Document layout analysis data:

------------------------------------------------------------

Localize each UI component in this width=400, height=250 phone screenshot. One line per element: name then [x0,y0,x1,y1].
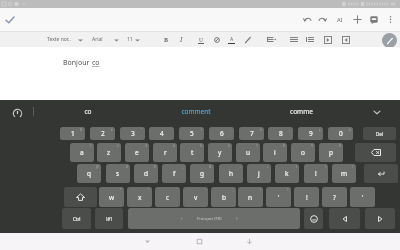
button[interactable]: Emoji [304,208,323,229]
button[interactable]: 1 [60,127,85,140]
button[interactable]: o [291,143,315,162]
staticText: b [222,193,226,202]
staticText: é [111,128,113,132]
staticText: ! [306,193,308,202]
button[interactable]: n [238,187,263,207]
button[interactable]: Redo [314,8,330,31]
staticText: Français (FR) [197,216,222,222]
staticText: o [301,148,305,157]
button[interactable]: 2 [90,127,115,140]
button[interactable]: j [247,164,271,183]
button[interactable]: a [70,143,94,162]
button[interactable]: 6 [209,127,234,140]
button[interactable]: Text color [223,31,239,48]
button[interactable]: Insert [349,8,365,31]
button[interactable]: t [180,143,204,162]
button[interactable]: c [155,187,180,207]
button[interactable]: l [304,164,328,183]
button[interactable]: comme [261,101,341,122]
button[interactable]: p [319,143,343,162]
button[interactable]: 7 [239,127,264,140]
button[interactable]: Highlight color [209,31,225,48]
button[interactable]: 5 [179,127,204,140]
staticText: 8 [279,129,283,138]
button[interactable]: ' [266,187,291,207]
button[interactable]: i [263,143,287,162]
button[interactable]: Line spacing [263,31,279,48]
staticText: - [240,165,241,169]
button[interactable]: Home [190,233,208,250]
button[interactable]: q [77,164,101,183]
button[interactable]: ! [294,187,319,207]
button[interactable]: Done [1,8,19,31]
button[interactable]: 9 [298,127,323,140]
button[interactable]: r [153,143,177,162]
staticText: : [205,188,206,192]
button[interactable]: 11 [124,31,141,48]
staticText: 7 [250,129,254,138]
button[interactable]: z [97,143,121,162]
button[interactable]: Enter [364,164,398,183]
button[interactable]: u [236,143,260,162]
staticText: 9 [311,144,313,148]
button[interactable]: Voice input [12,108,23,119]
staticText: & [80,128,83,132]
button[interactable]: Hide keyboard [138,233,156,250]
button[interactable]: y [208,143,232,162]
button[interactable]: Space [128,208,300,229]
button[interactable]: ? [322,187,347,207]
button[interactable]: More options [382,8,398,31]
button[interactable]: v [183,187,208,207]
staticText: ‹ [181,215,183,222]
button[interactable]: Del [363,127,396,140]
button[interactable]: 0 [328,127,353,140]
button[interactable]: 4 [149,127,174,140]
button[interactable]: Comment [366,8,382,31]
button[interactable]: Texte nor.. [44,31,84,48]
button[interactable]: Decrease indent [338,31,354,48]
button[interactable]: g [190,164,214,183]
button[interactable]: Bold [158,31,174,48]
button[interactable]: Move cursor left [329,208,360,229]
button[interactable]: x [127,187,152,207]
button[interactable]: 3 [120,127,145,140]
button[interactable]: d [134,164,158,183]
button[interactable]: Shift [64,187,97,207]
button[interactable]: m [332,164,356,183]
staticText: 7 [256,144,258,148]
button[interactable]: s [106,164,130,183]
button[interactable]: Edit mode [382,33,397,48]
button[interactable]: Align left [302,31,318,48]
button[interactable]: Undo [299,8,315,31]
button[interactable]: e [125,143,149,162]
button[interactable]: Spelling [332,8,348,31]
button[interactable]: k [275,164,299,183]
button[interactable]: More suggestions [371,106,383,118]
button[interactable]: Ctrl [62,208,91,229]
button[interactable]: 8 [268,127,293,140]
staticText: ç [319,128,321,132]
button[interactable]: Align center [286,31,302,48]
button[interactable]: Italic [173,31,189,48]
button[interactable]: Move cursor right [365,208,395,229]
staticText: A [230,36,234,43]
button[interactable]: co [48,101,128,122]
button[interactable]: Increase indent [320,31,336,48]
button[interactable]: Recent apps [240,233,258,250]
button[interactable]: h [219,164,243,183]
button[interactable]: Underline [193,31,209,48]
button[interactable]: w [99,187,124,207]
staticText: 0 [339,129,343,138]
button[interactable]: comment [156,101,236,122]
staticText: / [352,165,354,169]
button[interactable]: f [162,164,186,183]
staticText: Bonjour [63,58,92,68]
button[interactable]: Format [240,31,256,48]
button[interactable]: b [211,187,236,207]
button[interactable]: ' [350,187,375,207]
button[interactable]: !#1 [95,208,123,229]
button[interactable]: Arial [89,31,120,48]
staticText: " [141,128,143,132]
button[interactable]: Backspace [355,143,396,162]
staticText: è [260,128,262,132]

------------------------------------------------------------

- REQUIRED WORK -
Supply the count of lines in the entries that include "cursor", and no other text.

- OUTPUT BELOW -
2